* _What is needed_: The required output is a verbatim transcription of the listing, pictures excluded.

**** Data below

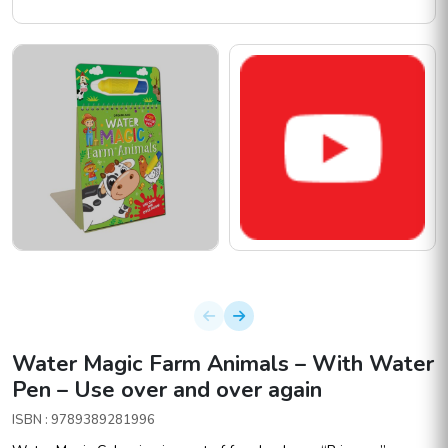
Water Magic Farm Animals – With Water
Pen – Use over and over again
ISBN : 9789389281996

********

* _Task answer_:
Water Magic Farm Animals – With Water
Pen – Use over and over again
ISBN : 9789389281996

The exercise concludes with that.